***** Data to examine *****

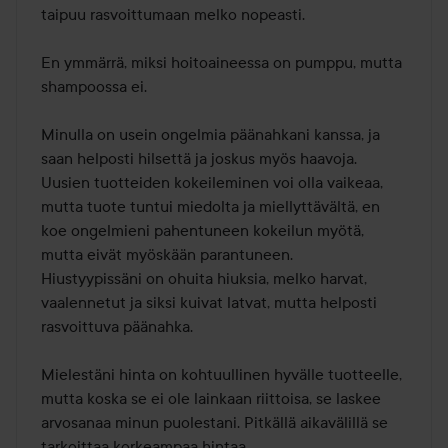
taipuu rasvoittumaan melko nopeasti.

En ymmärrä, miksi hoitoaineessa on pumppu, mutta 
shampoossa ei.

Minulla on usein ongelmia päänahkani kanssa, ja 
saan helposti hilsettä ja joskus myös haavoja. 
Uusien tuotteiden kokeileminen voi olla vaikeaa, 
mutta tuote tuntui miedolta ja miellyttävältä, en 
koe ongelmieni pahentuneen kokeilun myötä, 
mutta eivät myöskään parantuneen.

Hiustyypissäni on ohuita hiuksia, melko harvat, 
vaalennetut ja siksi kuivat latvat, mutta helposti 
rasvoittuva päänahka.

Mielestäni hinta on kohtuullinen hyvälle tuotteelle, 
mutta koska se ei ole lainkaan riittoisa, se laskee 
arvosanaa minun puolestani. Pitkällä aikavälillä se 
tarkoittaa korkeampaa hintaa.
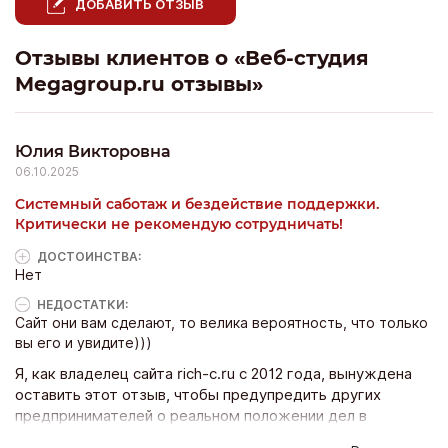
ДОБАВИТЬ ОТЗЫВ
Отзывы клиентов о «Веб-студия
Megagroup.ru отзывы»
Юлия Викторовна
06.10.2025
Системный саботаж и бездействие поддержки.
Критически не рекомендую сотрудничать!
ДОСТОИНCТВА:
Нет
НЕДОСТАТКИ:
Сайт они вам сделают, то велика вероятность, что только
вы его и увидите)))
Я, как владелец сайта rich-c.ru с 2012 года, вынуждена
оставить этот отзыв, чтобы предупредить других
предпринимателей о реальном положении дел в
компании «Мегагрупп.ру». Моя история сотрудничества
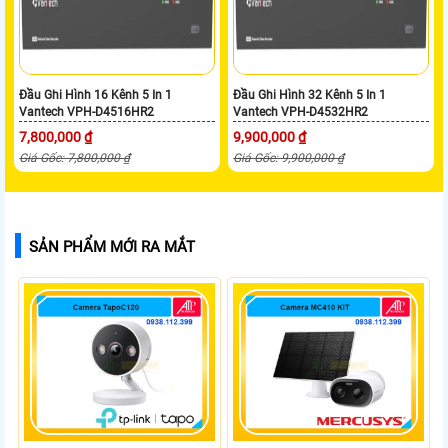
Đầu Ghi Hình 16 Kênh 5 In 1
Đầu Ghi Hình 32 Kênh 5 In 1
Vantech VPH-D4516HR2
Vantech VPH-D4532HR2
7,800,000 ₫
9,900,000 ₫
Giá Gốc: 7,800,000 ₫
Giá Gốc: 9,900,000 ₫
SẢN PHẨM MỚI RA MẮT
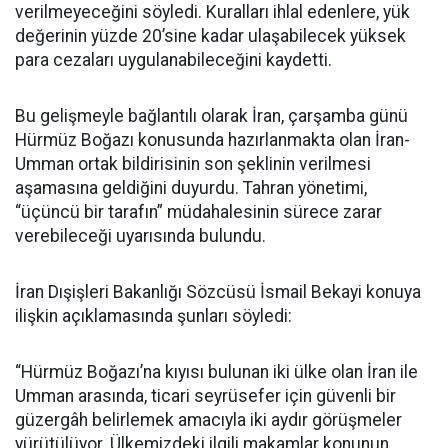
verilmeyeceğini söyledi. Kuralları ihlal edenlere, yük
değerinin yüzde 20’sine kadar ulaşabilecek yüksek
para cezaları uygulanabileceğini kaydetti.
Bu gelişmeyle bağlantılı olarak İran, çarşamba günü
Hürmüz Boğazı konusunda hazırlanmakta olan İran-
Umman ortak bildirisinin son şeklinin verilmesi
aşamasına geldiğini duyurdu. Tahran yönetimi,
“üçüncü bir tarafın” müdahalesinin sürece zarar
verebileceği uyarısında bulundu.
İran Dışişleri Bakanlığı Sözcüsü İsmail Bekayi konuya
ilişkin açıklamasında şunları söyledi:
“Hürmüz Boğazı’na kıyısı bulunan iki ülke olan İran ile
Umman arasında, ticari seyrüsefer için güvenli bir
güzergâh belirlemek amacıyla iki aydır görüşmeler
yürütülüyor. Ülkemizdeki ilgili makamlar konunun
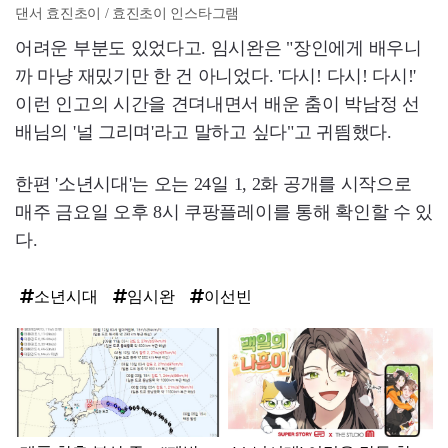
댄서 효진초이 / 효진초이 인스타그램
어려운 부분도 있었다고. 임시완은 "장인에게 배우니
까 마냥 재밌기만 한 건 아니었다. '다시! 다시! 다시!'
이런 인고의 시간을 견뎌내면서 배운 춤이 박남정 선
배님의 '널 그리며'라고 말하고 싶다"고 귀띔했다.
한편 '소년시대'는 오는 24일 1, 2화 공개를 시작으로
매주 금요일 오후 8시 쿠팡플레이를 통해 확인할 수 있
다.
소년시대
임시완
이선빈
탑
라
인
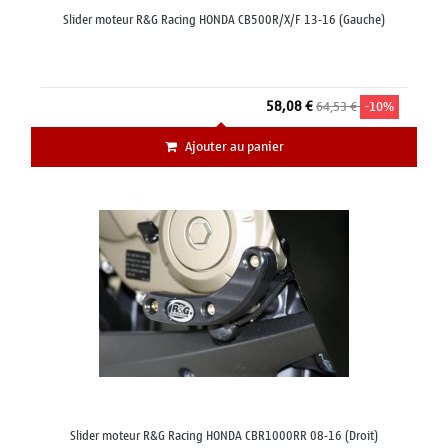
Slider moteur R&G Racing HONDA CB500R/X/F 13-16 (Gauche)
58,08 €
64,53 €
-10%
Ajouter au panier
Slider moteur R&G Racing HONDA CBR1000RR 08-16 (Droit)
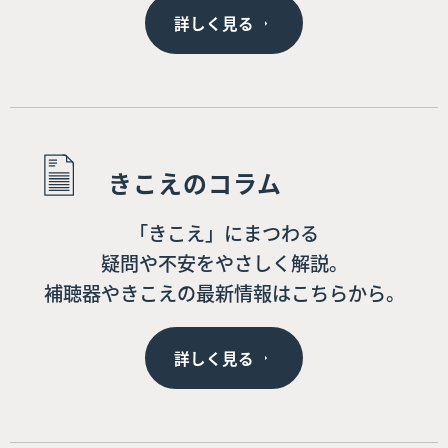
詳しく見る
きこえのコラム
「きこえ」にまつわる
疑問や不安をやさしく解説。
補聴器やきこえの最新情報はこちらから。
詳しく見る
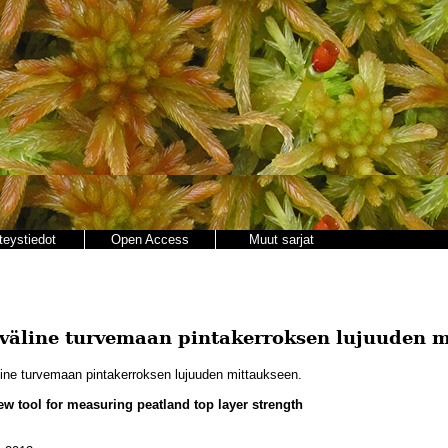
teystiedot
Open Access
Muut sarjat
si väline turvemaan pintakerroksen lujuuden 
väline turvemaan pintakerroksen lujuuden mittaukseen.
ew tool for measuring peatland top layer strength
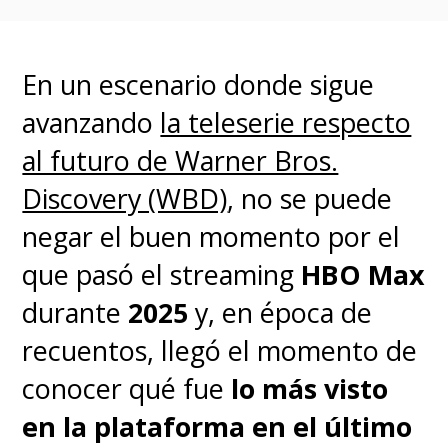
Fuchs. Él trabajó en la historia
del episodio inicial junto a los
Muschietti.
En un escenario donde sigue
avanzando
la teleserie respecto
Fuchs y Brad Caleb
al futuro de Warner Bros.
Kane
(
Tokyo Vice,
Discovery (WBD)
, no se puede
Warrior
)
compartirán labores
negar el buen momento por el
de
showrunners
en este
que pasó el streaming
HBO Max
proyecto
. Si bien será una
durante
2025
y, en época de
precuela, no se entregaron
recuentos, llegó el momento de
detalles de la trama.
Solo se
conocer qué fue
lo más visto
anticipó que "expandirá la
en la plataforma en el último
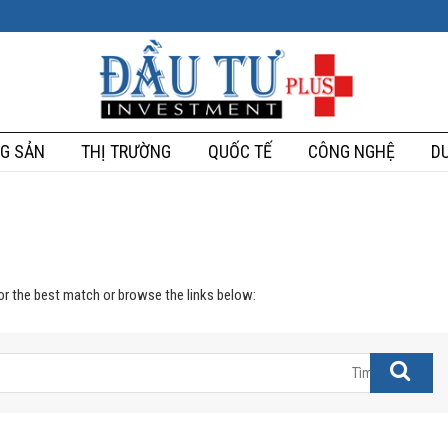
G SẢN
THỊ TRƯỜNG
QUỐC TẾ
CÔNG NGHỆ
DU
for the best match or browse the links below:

*****

*Task item*
Give back the records above word for word, minus any image they hold.

*Result*
taipuu rasvoittumaan melko nopeasti.

En ymmärrä, miksi hoitoaineessa on pumppu, mutta 
shampoossa ei.

Minulla on usein ongelmia päänahkani kanssa, ja 
saan helposti hilsettä ja joskus myös haavoja. 
Uusien tuotteiden kokeileminen voi olla vaikeaa, 
mutta tuote tuntui miedolta ja miellyttävältä, en 
koe ongelmieni pahentuneen kokeilun myötä, 
mutta eivät myöskään parantuneen.

Hiustyypissäni on ohuita hiuksia, melko harvat, 
vaalennetut ja siksi kuivat latvat, mutta helposti 
rasvoittuva päänahka.

Mielestäni hinta on kohtuullinen hyvälle tuotteelle, 
mutta koska se ei ole lainkaan riittoisa, se laskee 
arvosanaa minun puolestani. Pitkällä aikavälillä se 
tarkoittaa korkeampaa hintaa.
ДОБАВИТЬ ОТЗЫВ
Отзывы клиентов о «Веб-студия
Megagroup.ru отзывы»
Юлия Викторовна
06.10.2025
Системный саботаж и бездействие поддержки.
Критически не рекомендую сотрудничать!
ДОСТОИНCТВА:
Нет
НЕДОСТАТКИ:
Сайт они вам сделают, то велика вероятность, что только
вы его и увидите)))
Я, как владелец сайта rich-c.ru с 2012 года, вынуждена
оставить этот отзыв, чтобы предупредить других
предпринимателей о реальном положении дел в
компании «Мегагрупп.ру». Моя история сотрудничества
Đầu Ghi Hình 16 Kênh 5 In 1
Đầu Ghi Hình 32 Kênh 5 In 1
Vantech VPH-D4516HR2
Vantech VPH-D4532HR2
7,800,000 ₫
9,900,000 ₫
Giá Gốc: 7,800,000 ₫
Giá Gốc: 9,900,000 ₫
SẢN PHẨM MỚI RA MẮT
verilmeyeceğini söyledi. Kuralları ihlal edenlere, yük
değerinin yüzde 20’sine kadar ulaşabilecek yüksek
para cezaları uygulanabileceğini kaydetti.
Bu gelişmeyle bağlantılı olarak İran, çarşamba günü
Hürmüz Boğazı konusunda hazırlanmakta olan İran-
Umman ortak bildirisinin son şeklinin verilmesi
aşamasına geldiğini duyurdu. Tahran yönetimi,
“üçüncü bir tarafın” müdahalesinin sürece zarar
verebileceği uyarısında bulundu.
İran Dışişleri Bakanlığı Sözcüsü İsmail Bekayi konuya
ilişkin açıklamasında şunları söyledi:
“Hürmüz Boğazı’na kıyısı bulunan iki ülke olan İran ile
Umman arasında, ticari seyrüsefer için güvenli bir
güzergâh belirlemek amacıyla iki aydır görüşmeler
yürütülüyor. Ülkemizdeki ilgili makamlar konunun
댄서 효진초이 / 효진초이 인스타그램
어려운 부분도 있었다고. 임시완은 "장인에게 배우니
까 마냥 재밌기만 한 건 아니었다. '다시! 다시! 다시!'
이런 인고의 시간을 견뎌내면서 배운 춤이 박남정 선
배님의 '널 그리며'라고 말하고 싶다"고 귀띔했다.
한편 '소년시대'는 오는 24일 1, 2화 공개를 시작으로
매주 금요일 오후 8시 쿠팡플레이를 통해 확인할 수 있
다.
소년시대
임시완
이선빈
탑
라
인
Slider moteur R&G Racing HONDA CB500R/X/F 13-16 (Gauche)
58,08 €
64,53 €
-10%
Ajouter au panier
Slider moteur R&G Racing HONDA CBR1000RR 08-16 (Droit)
詳しく見る
きこえのコラム
「きこえ」にまつわる
疑問や不安をやさしく解説。
補聴器やきこえの最新情報はこちらから。
詳しく見る
teystiedot
Open Access
Muut sarjat
si väline turvemaan pintakerroksen lujuuden 
väline turvemaan pintakerroksen lujuuden mittaukseen.
ew tool for measuring peatland top layer strength
Fuchs. Él trabajó en la historia
del episodio inicial junto a los
Muschietti.
En un escenario donde sigue
avanzando
la teleserie respecto
Fuchs y Brad Caleb
al futuro de Warner Bros.
Kane
(
Tokyo Vice,
Discovery (WBD)
, no se puede
Warrior
)
compartirán labores
negar el buen momento por el
de
showrunners
en este
que pasó el streaming
HBO Max
proyecto
. Si bien será una
durante
2025
y, en época de
precuela, no se entregaron
recuentos, llegó el momento de
detalles de la trama.
Solo se
conocer qué fue
lo más visto
anticipó que "expandirá la
en la plataforma en el último
G SẢN
THỊ TRƯỜNG
QUỐC TẾ
CÔNG NGHỆ
DU
for the best match or browse the links below:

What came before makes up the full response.